A sixteen-year-old kid gets a bunch of buddies in his truck. They steal a couple cases of beer and go speeding down a dark road with lots of blind corners.

Suppose that he gets pulled over at mile marker 20 and is taken into custody for DWI. It's his first brush with the law. Should he go to prison?

I suspect that the answer is "no." Prison is gross overkill for a sixteen-year-old's first DWI. We expect sixteen-year-olds to do stupid things, and we don't toss kids in prison for being kids. Juvenile court is about the need for supervision; driving drunk indicates a need for supervision, but not for warehousing. The kid on probation can be guided to make better choices and can be taught to work to make the world a better place. Meanwhile, there's a sword hanging over his neck: if he violates the probation, he can be sentenced to custody. Prison is for people we are afraid of. Probation is for people we are mad at. Prison is a school for crime. Send a sixteen-year-old to prison, and you're creating a lifelong criminal.

Suppose now that, instead of getting pulled over at mile marker 20, the same kid runs over and kills four people (one of them had run off the road; the other three had stopped to help) at mile marker 21.

Prison? Your answer might be different. Why? The kid made all the same choices and took all the same actions in both; it was just misfortune that put the pedestrians in the path of his bad decisions in the second scenario. The only difference between the two scenarios is the rotten luck, outside the kid's control, in the second.

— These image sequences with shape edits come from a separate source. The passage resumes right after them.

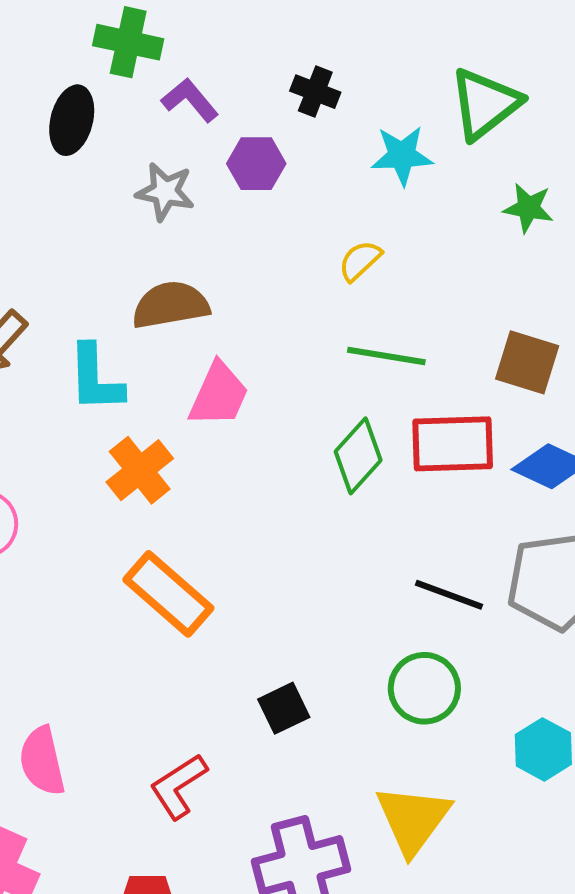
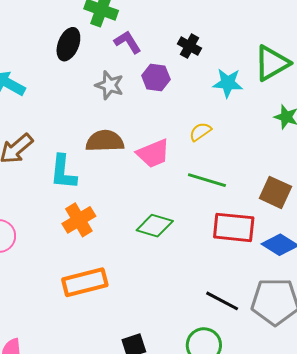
pink trapezoid: (219, 394) -> (153, 153), moved, turned 36
green diamond: (358, 456) -> (155, 226), moved, turned 57
orange rectangle: (168, 594) -> (85, 282), turned -63

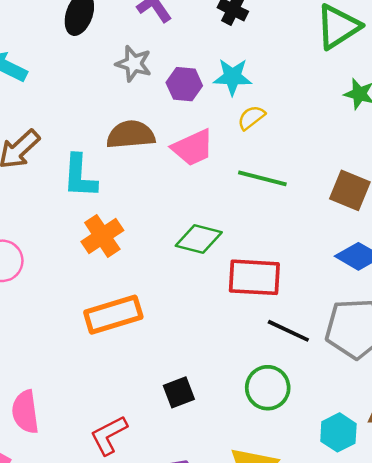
purple hexagon: (156, 77) -> (184, 84), moved
cyan star: (228, 83) -> (233, 77), moved
red rectangle: (234, 227) -> (254, 277), moved

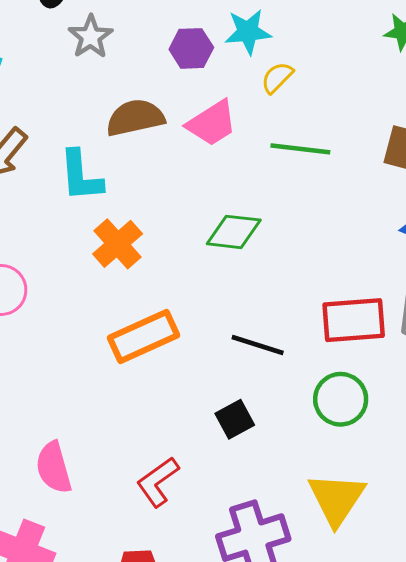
gray star: (134, 64) -> (91, 37), moved, turned 30
red rectangle: (254, 277) -> (354, 320), moved
black line: (288, 331) -> (258, 345), moved

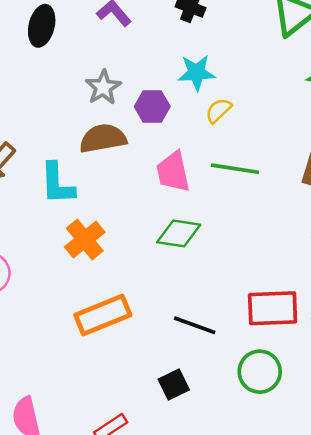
gray star: (91, 37) -> (103, 87), moved
purple hexagon: (191, 48) -> (152, 107), moved
pink trapezoid: (212, 123) -> (173, 172), moved, turned 108

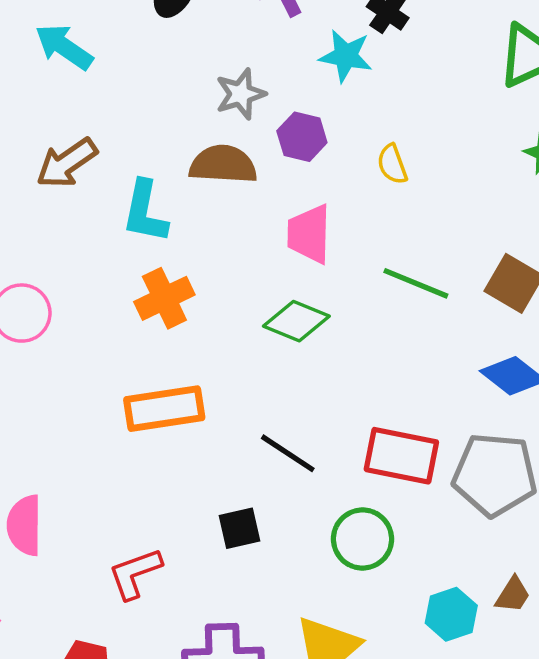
cyan star: (196, 73) -> (346, 56), moved
yellow semicircle: (219, 110) -> (392, 164), turned -80
green line: (235, 169) -> (416, 283), moved

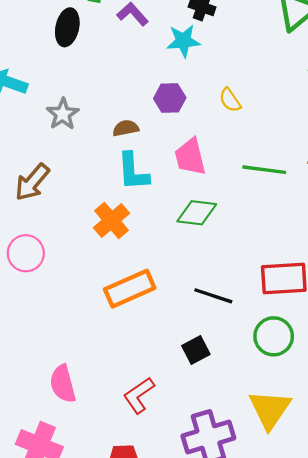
gray star: (241, 94) -> (63, 114), moved
brown arrow: (67, 163) -> (32, 182), moved
brown semicircle: (223, 164) -> (126, 128), size x0.6
cyan L-shape: (145, 212) -> (133, 172), moved

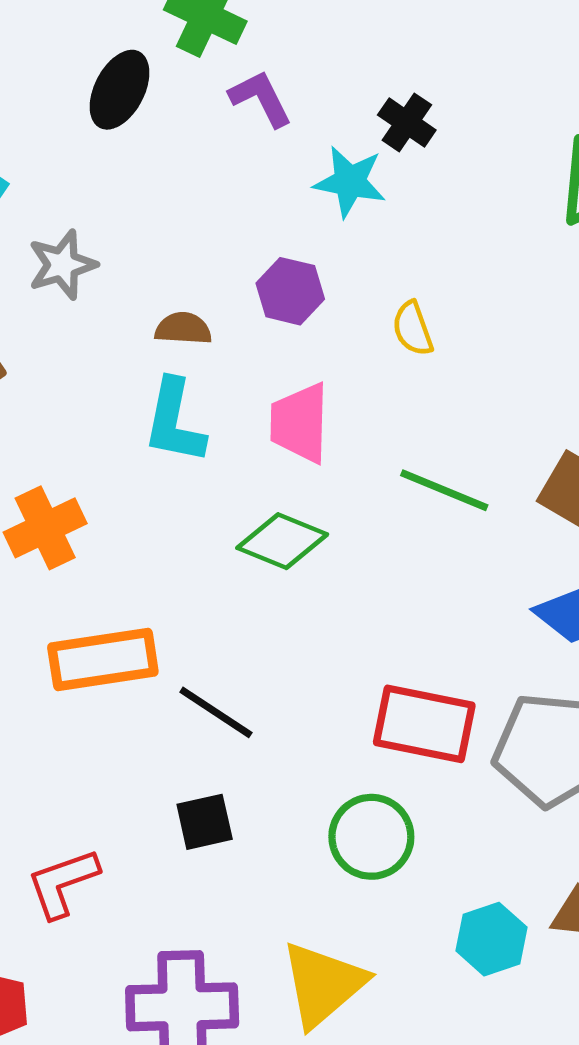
orange cross: (112, 221) -> (45, 528), moved
black line: (213, 296) -> (216, 712), moved

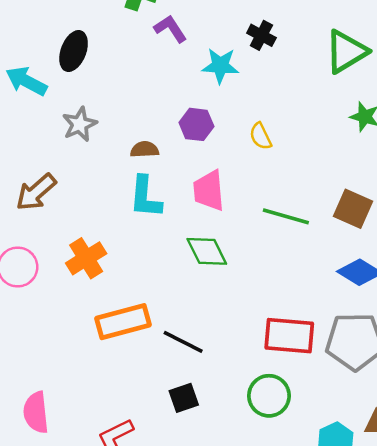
black ellipse: (120, 90) -> (74, 51), moved
black cross: (407, 122) -> (261, 35), moved
green diamond: (282, 541) -> (207, 251), turned 48

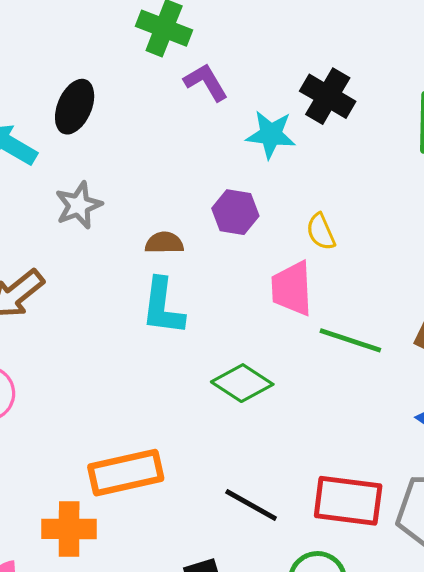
black cross: (261, 35) -> (328, 96), size x1.4
pink trapezoid: (209, 191) -> (292, 288), moved
green diamond: (207, 251) -> (242, 383), turned -33
orange cross: (86, 258) -> (69, 529), moved, turned 30
black line: (183, 342) -> (251, 505), moved

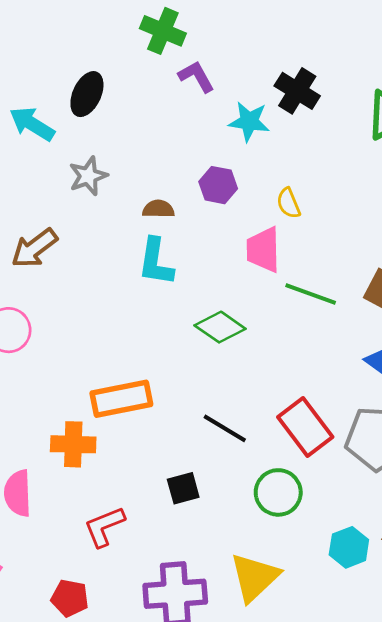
red rectangle: (348, 501) -> (305, 427), turned 44

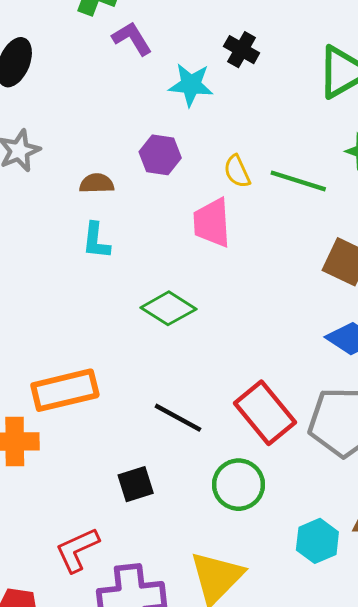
black cross: (297, 91) -> (242, 50), size x0.7
cyan L-shape: (156, 262) -> (96, 241), size x0.7
green line: (311, 294) -> (298, 181), moved
red L-shape: (104, 527) -> (77, 550), moved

"Affluenza" has been in the news lately, because of this case in which a psychologist purportedly argued that the kid in the second scenario should not go to prison because children from richer families "have a sense of entitlement, are irresponsible, make excuses for poor behavior, and sometimes dabble in drugs and alcohol."

The judge put the kid on probation. The aptly named psychologist Gary Buffone, who will not only give opinions in his own field without all the facts, but will do so in other fields as well, opined:

"Essentially what he (the judge) has done is slapped this child on the wrist for what is obviously a very serious offense which he would be responsible for in any other situation.... The defense is laughable, the disposition is horrifying...not only haven't the parents set any consequences, but it's being reinforced by the judge's actions."

I don't know that affluenza was actually a factor in sentencing. But I doubt it. It's a blatantly silly argument-an advantaged upbringing is an aggravating factor, not a mitigating factor-which is why people are talking about it. I suspect that the judge rolled his eyes at the affluenza defense, but found other reasons not to send the kid to prison. (Perhaps Richard Alpert, who tried the case for the State, will weigh in.)

People like to be shocked and outraged. "Judge gives probation because of affluenza" is more shocking and outrageous than "defendant argues affluenza and judge gives probation anyway." If someone were to write about the reasons a judge might give someone-rich or poor, young or old-probation for an offense that took four lives but, were it not for four families' rotten luck, would have been a misdemeanor, nobody would even read that, would they?